▶ **EXTRACTED RECORDS**
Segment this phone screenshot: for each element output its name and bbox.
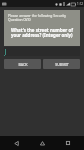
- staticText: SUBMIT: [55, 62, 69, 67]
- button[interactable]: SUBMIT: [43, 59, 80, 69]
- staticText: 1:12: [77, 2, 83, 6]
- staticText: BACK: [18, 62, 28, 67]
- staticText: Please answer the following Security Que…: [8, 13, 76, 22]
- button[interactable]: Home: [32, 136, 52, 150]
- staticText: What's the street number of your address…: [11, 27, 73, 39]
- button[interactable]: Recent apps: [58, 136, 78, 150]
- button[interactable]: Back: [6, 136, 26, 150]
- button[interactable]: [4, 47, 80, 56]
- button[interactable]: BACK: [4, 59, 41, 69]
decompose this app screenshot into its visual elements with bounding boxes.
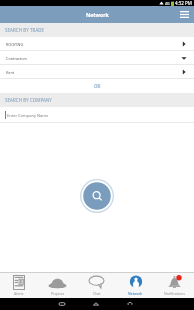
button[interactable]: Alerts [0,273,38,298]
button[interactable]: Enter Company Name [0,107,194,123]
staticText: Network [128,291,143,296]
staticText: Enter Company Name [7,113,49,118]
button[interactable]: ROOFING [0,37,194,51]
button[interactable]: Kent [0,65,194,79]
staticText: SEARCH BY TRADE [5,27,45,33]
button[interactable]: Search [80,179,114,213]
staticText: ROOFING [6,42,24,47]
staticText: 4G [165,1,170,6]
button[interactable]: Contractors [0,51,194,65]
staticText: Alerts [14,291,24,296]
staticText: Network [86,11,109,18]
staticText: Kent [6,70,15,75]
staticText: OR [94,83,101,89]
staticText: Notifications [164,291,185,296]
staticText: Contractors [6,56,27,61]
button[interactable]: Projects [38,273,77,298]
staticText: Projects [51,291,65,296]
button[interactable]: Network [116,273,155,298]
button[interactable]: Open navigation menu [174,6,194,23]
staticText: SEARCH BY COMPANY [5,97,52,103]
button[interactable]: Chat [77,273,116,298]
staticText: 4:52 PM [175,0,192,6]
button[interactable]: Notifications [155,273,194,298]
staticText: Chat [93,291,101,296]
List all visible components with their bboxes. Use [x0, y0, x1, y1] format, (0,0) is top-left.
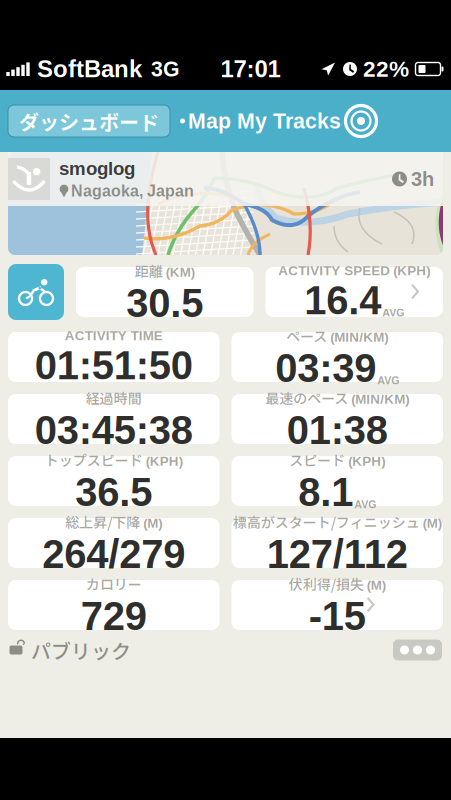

* * *

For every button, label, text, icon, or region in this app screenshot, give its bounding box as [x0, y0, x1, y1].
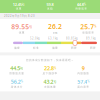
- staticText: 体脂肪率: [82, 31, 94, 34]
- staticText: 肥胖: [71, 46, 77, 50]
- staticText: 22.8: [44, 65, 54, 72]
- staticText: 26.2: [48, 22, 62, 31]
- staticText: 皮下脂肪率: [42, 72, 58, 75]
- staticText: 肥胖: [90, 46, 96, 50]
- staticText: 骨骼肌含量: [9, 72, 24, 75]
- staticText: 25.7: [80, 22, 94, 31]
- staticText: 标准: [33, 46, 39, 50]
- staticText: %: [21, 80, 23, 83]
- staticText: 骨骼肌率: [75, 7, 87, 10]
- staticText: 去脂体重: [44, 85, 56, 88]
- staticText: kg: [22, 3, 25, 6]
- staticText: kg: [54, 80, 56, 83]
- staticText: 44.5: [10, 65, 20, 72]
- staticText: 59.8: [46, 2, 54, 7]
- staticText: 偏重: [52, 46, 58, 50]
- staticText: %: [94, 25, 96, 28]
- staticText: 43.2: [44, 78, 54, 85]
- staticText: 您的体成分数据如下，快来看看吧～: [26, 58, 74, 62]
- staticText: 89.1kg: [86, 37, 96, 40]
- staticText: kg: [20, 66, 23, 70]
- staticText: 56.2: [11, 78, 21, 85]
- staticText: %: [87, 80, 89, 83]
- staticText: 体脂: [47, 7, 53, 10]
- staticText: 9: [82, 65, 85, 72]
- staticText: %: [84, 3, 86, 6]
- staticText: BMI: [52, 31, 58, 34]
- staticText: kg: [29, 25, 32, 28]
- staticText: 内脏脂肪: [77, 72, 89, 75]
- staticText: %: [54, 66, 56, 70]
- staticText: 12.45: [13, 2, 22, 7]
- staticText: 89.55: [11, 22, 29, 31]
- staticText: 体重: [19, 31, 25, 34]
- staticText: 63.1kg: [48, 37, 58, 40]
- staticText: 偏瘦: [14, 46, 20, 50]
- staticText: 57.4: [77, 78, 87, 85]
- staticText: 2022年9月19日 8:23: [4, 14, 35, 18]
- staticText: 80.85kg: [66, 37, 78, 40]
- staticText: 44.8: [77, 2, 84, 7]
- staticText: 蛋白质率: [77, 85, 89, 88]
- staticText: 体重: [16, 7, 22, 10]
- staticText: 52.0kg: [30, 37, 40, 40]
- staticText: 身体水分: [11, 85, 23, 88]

--

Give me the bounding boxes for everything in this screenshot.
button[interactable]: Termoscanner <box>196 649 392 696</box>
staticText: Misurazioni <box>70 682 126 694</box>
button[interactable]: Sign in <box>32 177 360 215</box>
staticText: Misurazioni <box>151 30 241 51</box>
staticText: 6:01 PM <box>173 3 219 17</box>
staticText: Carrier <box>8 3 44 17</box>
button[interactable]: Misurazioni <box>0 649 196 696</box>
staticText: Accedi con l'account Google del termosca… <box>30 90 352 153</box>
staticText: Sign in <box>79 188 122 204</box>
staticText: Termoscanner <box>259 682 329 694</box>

▶ **WORK TO COMPLETE**
Leaving out the pictures, please output the lines in the entries above from the one with "decompose this app" through the one with "List all visible", exactly as they are.

▶ **EXERCISE SOLUTION**
decompose this app screenshot into its visual elements with bounding boxes.
button[interactable]: Alerts [0,273,38,298]
button[interactable]: Enter Company Name [0,107,194,123]
staticText: Network [128,291,143,296]
staticText: Enter Company Name [7,113,49,118]
button[interactable]: ROOFING [0,37,194,51]
button[interactable]: Kent [0,65,194,79]
staticText: SEARCH BY TRADE [5,27,45,33]
button[interactable]: Search [80,179,114,213]
staticText: ROOFING [6,42,24,47]
staticText: 4G [165,1,170,6]
button[interactable]: Contractors [0,51,194,65]
staticText: Alerts [14,291,24,296]
staticText: Network [86,11,109,18]
staticText: Kent [6,70,15,75]
staticText: OR [94,83,101,89]
staticText: Notifications [164,291,185,296]
staticText: Contractors [6,56,27,61]
button[interactable]: Projects [38,273,77,298]
staticText: Projects [51,291,65,296]
button[interactable]: Network [116,273,155,298]
button[interactable]: Open navigation menu [174,6,194,23]
staticText: SEARCH BY COMPANY [5,97,52,103]
button[interactable]: Chat [77,273,116,298]
staticText: 4:52 PM [175,0,192,6]
button[interactable]: Notifications [155,273,194,298]
staticText: Chat [93,291,101,296]
List all visible components with their bboxes. Use [x0, y0, x1, y1] format, (0,0) is top-left.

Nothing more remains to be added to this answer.